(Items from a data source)
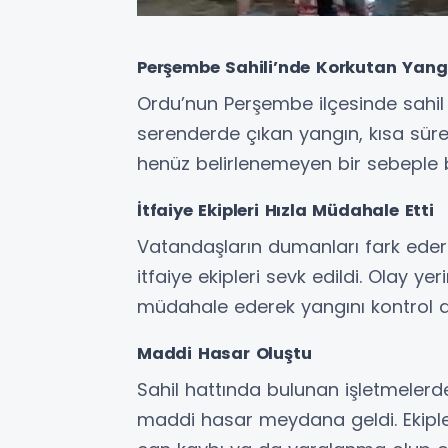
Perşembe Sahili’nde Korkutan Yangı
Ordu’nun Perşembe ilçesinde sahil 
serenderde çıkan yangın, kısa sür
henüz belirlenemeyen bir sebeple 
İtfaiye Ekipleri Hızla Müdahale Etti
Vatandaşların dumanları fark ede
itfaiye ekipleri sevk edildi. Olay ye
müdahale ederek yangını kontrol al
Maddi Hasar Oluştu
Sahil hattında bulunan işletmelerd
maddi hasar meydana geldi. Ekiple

---

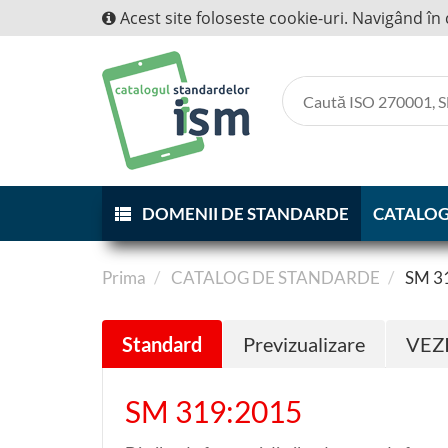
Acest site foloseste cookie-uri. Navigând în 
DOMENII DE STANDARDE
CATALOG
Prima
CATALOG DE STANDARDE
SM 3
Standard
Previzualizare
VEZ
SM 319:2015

#### [TASK INSTRUCTIONS]
Extract each line holding the word "Perşembe" from the records.

#### [FINAL ANSWER]
Perşembe Sahili’nde Korkutan Yangı
Ordu’nun Perşembe ilçesinde sahil 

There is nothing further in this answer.